Pourtant, les choses avaient changé. La petite fille avait grandi, elle avait compris que le monde n’était ni tout noir ni tout blanc. Son père avait pris une décision difficile et en avait assumé les conséquences. Il avait préféré mettre fin à ce mariage qui ne fonctionnait plus et malgré son déménagement, il avait continué à s’occuper de sa fille. Son beau-père, quant à lui, avait imposé à tout le monde son point de vue sur cet homme. Mais il était loin, à présent. Alors Rose s’émancipait peu à peu de ce qu’il pouvait penser. Arthur était son père, et elle voulait le retrouver.

« Je comprends, chérie, je comprends… »

Rose se détendit et sourit à sa mère. Elle prit un moment pour l’observer. Ses cheveux en bataille, ses cernes, son air épuisé. À une autre époque, elle aurait tout fait pour elle et Leo…

« Je pensais le rencontrer, ajouta-t-elle d’une voix adoucie. »

Anna ne répondit pas.

« Je lui ai proposé de venir passer une semaine à l’hôtel de Wideshore avant qu’il ferme pour des mois, s’il avait les moyens. Comme ça je le verrai. Il a dit OK… début septembre environ. Il prend ses congés en dehors des vacances scolaires. »

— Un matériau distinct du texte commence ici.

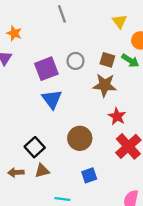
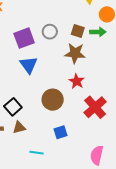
green arrow: (130, 61) -> (98, 32), turned -35
red star: (117, 116) -> (77, 81), moved

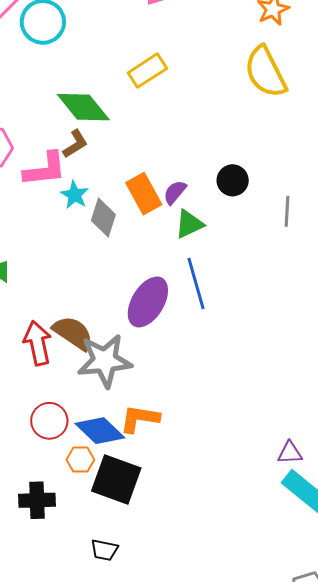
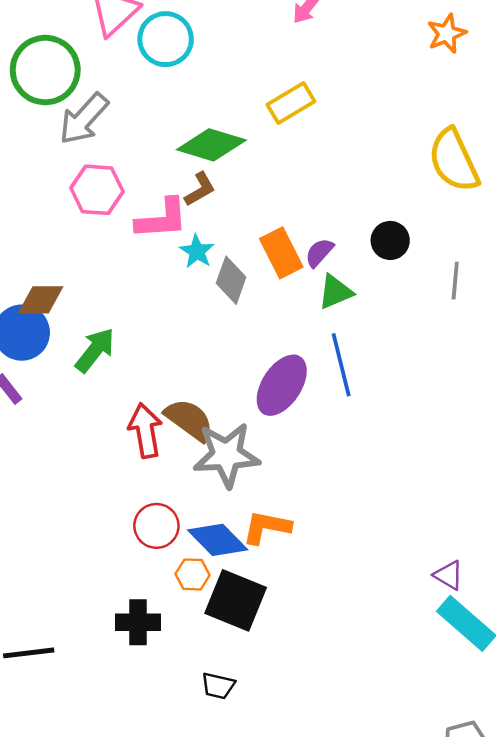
yellow semicircle: (266, 72) -> (454, 160), moved
green diamond: (83, 107) -> (211, 145), turned -36
purple triangle: (290, 453) -> (449, 575), turned 32

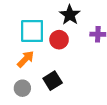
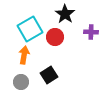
cyan square: (32, 31) -> (30, 29), turned -30
orange arrow: (26, 59) -> (24, 55), turned -36

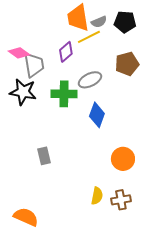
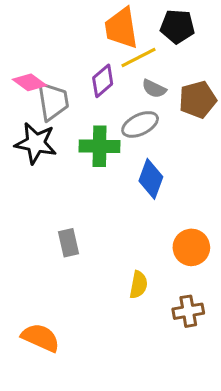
gray semicircle: (99, 22) -> (154, 89), moved, turned 49
black pentagon: (125, 22) -> (177, 26), moved
yellow semicircle: (97, 196) -> (138, 285), moved

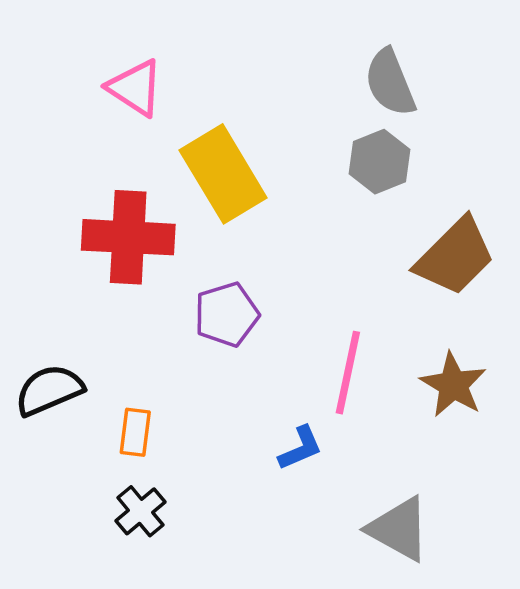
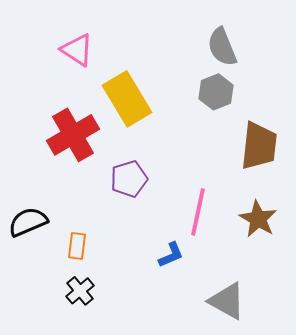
red cross: (128, 237) -> (73, 135), turned -33
brown trapezoid: (455, 257) -> (259, 146), turned -39

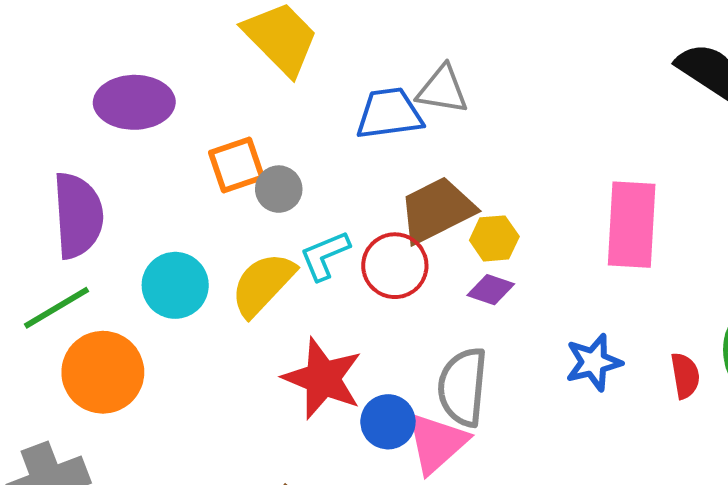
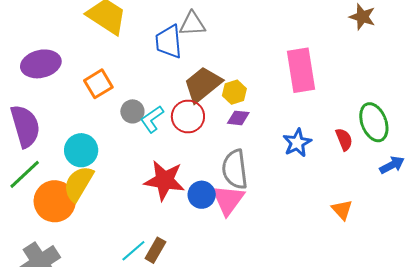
blue trapezoid: (389, 114) -> (169, 42), turned -75
gray circle: (279, 189) -> (132, 111), moved
yellow semicircle: (263, 284) -> (78, 184), moved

Elle regretta ces derniers mots. Évidemment qu’il prenait ses congés hors saison, puisqu’il n’avait pas d’enfant à charge. Elle se tut, laissant sa mère digérer l’information. Puis elle osa poser la question qui la taraudait :

« Je… On parle depuis un petit moment, en fait. Tu… tu voudras le revoir ? »

Sa mère sembla presque blessée par la question.

« J’en sais rien, Rose, ça fait beaucoup là. On… on verra le moment venu. Ça fait tellement longtemps… Tu lui as raconté beaucoup de choses ? »

Rose se doutait de ce que sa mère entendait par là : est-ce qu’elle lui avait raconté ce qui s’était passé après, ce qui avait fait que leurs merveilleuses années avec Leo et son père s’étaient abruptement terminées ?

« Non, pas vraiment. Les grandes lignes, si on peut dire.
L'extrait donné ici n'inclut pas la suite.